Foundation Street lies in the centre of Ipswich, to the south of the main shopping areas. The car park which bears its name is situated at the northern end, close to the junction with Tacket Street, and is a four-storey, privately owned car park open until 8:30 at night. I arrived there at approximately 5:50pm and parked my car on level one. The place, whilst far from empty, was reasonably quiet.
I had prepared myself for a lengthy search, however as it transpired my task was anything but time-consuming. Making my way on foot along the second line of cars at ground level, I quickly spotted what I was searching for: a second of Marlin's 'memorials' (see Photo D). To the casual observer, it was nothing more than a simple piece of graffiti, yet to anyone familiar with the tree carving in Christchurch Park, it was immediately recognisable. The markings were situated on a concrete pillar in the south-easterly section of the car park, close to the ramp leading up to the next level. On this occasion the tag read "9PM" and had been written in what appeared to be some form of marker pen, beneath which the symbol of a fish had once again been drawn.
I should state immediately that I had at the time - and still hold to this day - certain reservations about the authenticity of this 'memorial'. I feel uneasy about several aspects of this evidence. The first is the ease with which I found it. Taken out of context, this would constitute no cause for concern, yet having already expressed a feeling that my investigation seemed at times to follow an all too 'convenient' path, this merely added weight to that view.
Other issues were more troublesome. If we are to believe that Marlin is marking his crimes in sequence by means of these memorials, then it follows that the Foundation Street graffiti pre-dates the Christchurch Park carving (the 9th of Marlin's crimes as opposed to the 11th). By how much, it is impossible to say, yet at best it must be of similar age, and at worst a great deal older. Admittedly it is difficult to compare on the one hand a tree carving which is exposed to the elements, and on the other a sheltered piece of graffiti, yet the fact remains that the Foundation Street memorial did not appear to possess any great age. This is subjective, and only my opinion, but it has to be considered before accepting this evidence on face value.
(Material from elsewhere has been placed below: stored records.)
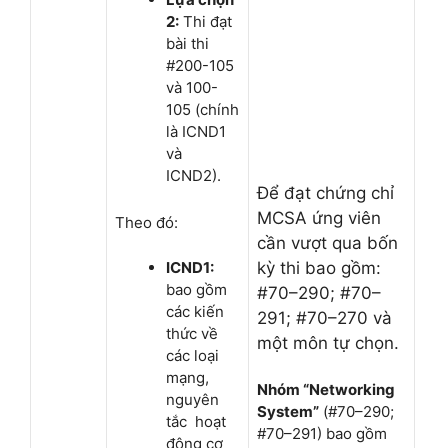
2:
Thi đạt
bài thi
#200-105
và 100-
105 (chính
là ICND1
và
ICND2).
Để đạt chứng chỉ
MCSA ứng viên
Theo đó:
cần vượt qua bốn
ICND1:
kỳ thi bao gồm:
bao gồm
#70–290; #70–
các kiến
291; #70–270 và
thức về
một môn tự chọn.
các loại
mạng,
Nhóm “Networking
nguyên
System”
(#70–290;
tắc hoạt
#70–291) bao gồm
động cơ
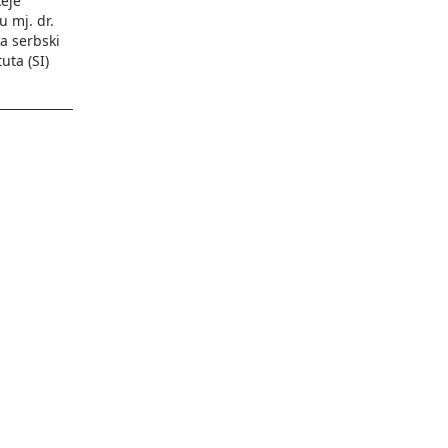
keje
u mj. dr.
za serbski
uta (SI)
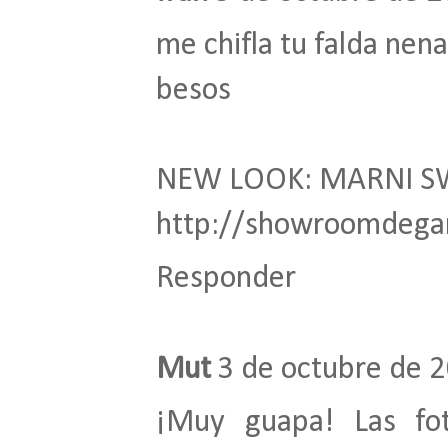
me chifla tu falda nena
besos
NEW LOOK: MARNI S
http://showroomdega
Responder
Mut
3 de octubre de 2
¡Muy guapa! Las fo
I should add that since creating this website, it has been suggested to me that perhaps the Christchurch Park memorial reads not 'eleven', but 'two' in Roman numerals, or was intended to signify the second murder simply by the use of two vertical slashes, a method Marlin may later have abandoned for the ease of traditional numbering. It is an intriguing suggestion, and would of course explain this memorial's apparent age, yet it is a theory difficult to prove, and I am reluctant to accept it.
Even discounting the issue of age, two significant factors still concerned me. The first was the noticeable absence of other graffiti in the Foundation Street car park. The place is well maintained and generally clean, and given the lack of vandalism on display, one can only assume that any such offending marks are swiftly removed by the management. That being the case, one has to ask how the Marlin memorial had survived. The obvious explanation is, once again, that it was an all too recent addition.
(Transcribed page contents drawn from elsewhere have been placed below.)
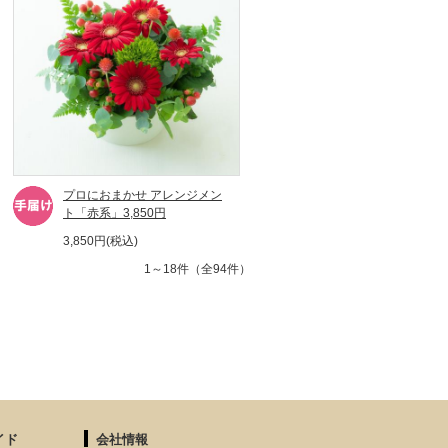
プロにおまかせ アレンジメン
ト「赤系」3,850円
3,850円(税込)
1～18件（全94件）
イド
会社情報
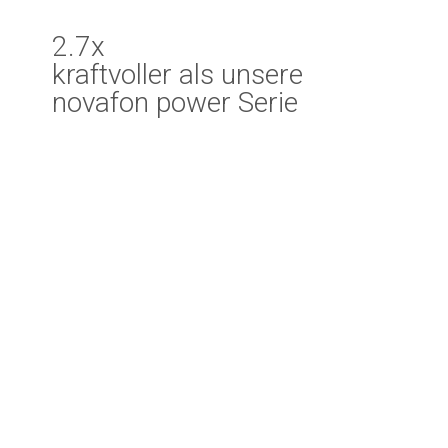
2.7x
kraftvoller als unsere
novafon power Serie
Finally, but perhaps most importantly, there is the issue of location. We are asked to believe that these memorials each mark a murder scene of some kind. In the case of the Foundation Street car park, this seems to me highly unlikely. A brief examination of the building reveals that the place is monitored from almost every angle by closed circuit security cameras. Every entrance and exit, whether it be pedestrian or vehicle, is covered by at least one camera. In terms of numbers alone, it must feature one of the highest concentrations of CCTV cameras anywhere in Ipswich, and is therefore surely the last place anyone would select as a crime location. To my mind, it is simply asking too much to believe that a murder could have taken place within those walls.